ETA - it was actually font size 4.


----------



## luvmy4brats (Nov 9, 2008)

tlrowley said:


> On the Yahoo Kindle list, it was pointed out that Alt-Shift-(Number) changes the leading - which has a huge impact on how the page is displayed. Alt-Shift-0 showed 11 lines on the screen (at font size 3) while Alt-Shift-1 showed 19 lines. This could be used in conjunction with TTS slower/faster to help with adjusting auto-page turn rate.


Wow, wow, wow! Ok...I did alt-shift-6 and it now the line spacing looks almost identical to the K1.

Why oh why don't I have batteries for my camera!

I'll be back....


----------



## Chris (Dec 6, 2008)

I just tried this and it is very cool!!!  But...  How do you return it back to the default?

Thanks,

Chris


----------



## Atunah (Nov 20, 2008)

Nice pic artsandhistoryfan. The k2 screen has a more warmer tint it looks like, looks more even too. I like the text on the K2, very clear. 

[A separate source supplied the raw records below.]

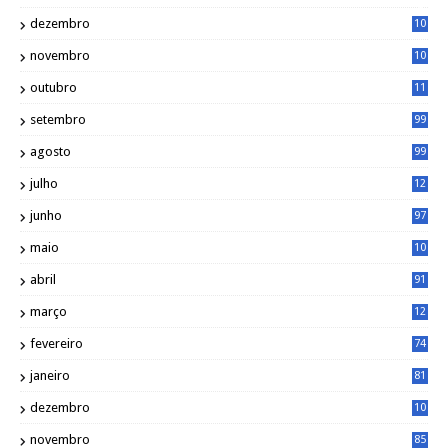
8
dezembro
10
2
novembro
10
6
outubro
11
5
setembro
99
agosto
99
julho
12
1
junho
97
maio
10
0
abril
91
março
12
0
fevereiro
74
janeiro
81
dezembro
10
2
novembro
85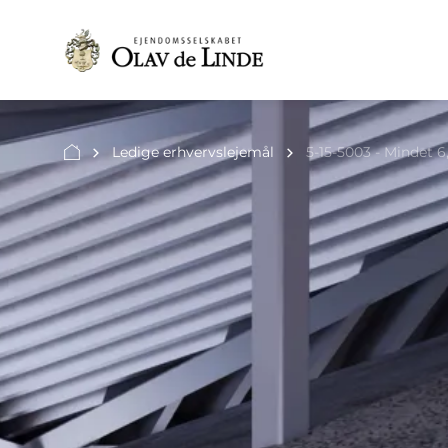
Ledige erhvervslejemål
5-15-5003 - Mindet 6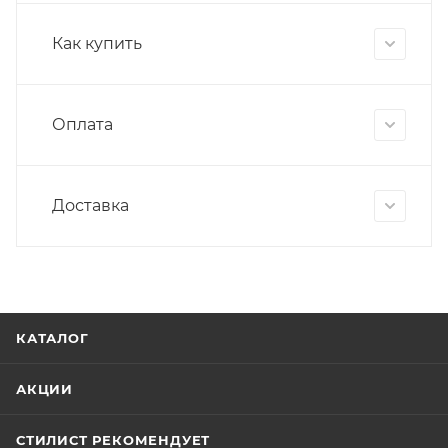
Как купить
Оплата
Доставка
КАТАЛОГ
АКЦИИ
СТИЛИСТ РЕКОМЕНДУЕТ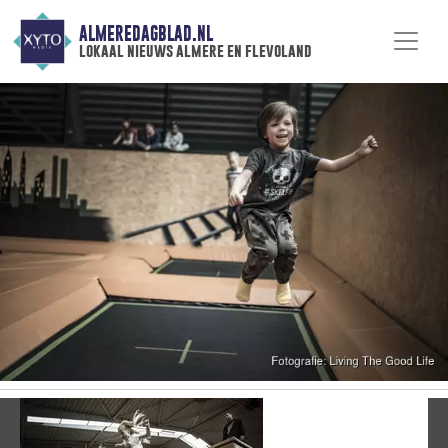
ALMEREDAGBLAD.NL
lokaal nieuws almere en flevoland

It does look like a cardboard cutout lol. Actualy it reminds of the paper/cardboard frames one can buy for scrap booking. Or when you cut your own with one of those cutters. Funny 

Now that is interesting about the lines. I don't know what leading means, have to look that up


----------



## Vegas_Asian (Nov 2, 2008)

artsandhistoryfan said:


> Here's a homespun version of the same Amazon National Best Sellers webpage, since the last ones we referenced were of those. I got the Kindle 2 today and took a shot while the light was coming in behind the two Kindles. I find the K1 has more character as far as looks, retro or not.
> BUT I was surprised, when I took the K2 out of the box, that it was smaller than I'd expected, glad to say.
> 
> 
> ...


Wow its amazing. You can really see the differences in the picture display quality on the book covers.


----------



## Atunah (Nov 20, 2008)

They forgot the word best in National best sellers? Was that the intention?


----------



## r0b0d0c (Feb 16, 2009)

artsandhistoryfan said:


> Here's a homespun version of the same Amazon National Best Sellers webpage, since the last ones we referenced were of those. I got the Kindle 2 today and took a shot while the light was coming in behind the two Kindles. I find the K1 has more character as far as looks, retro or not.
> BUT I was surprised, when I took the K2 out of the box, that it was smaller than I'd expected, glad to say.
> 
> 
> ...


Thanks for the photo - best comparison posted yet!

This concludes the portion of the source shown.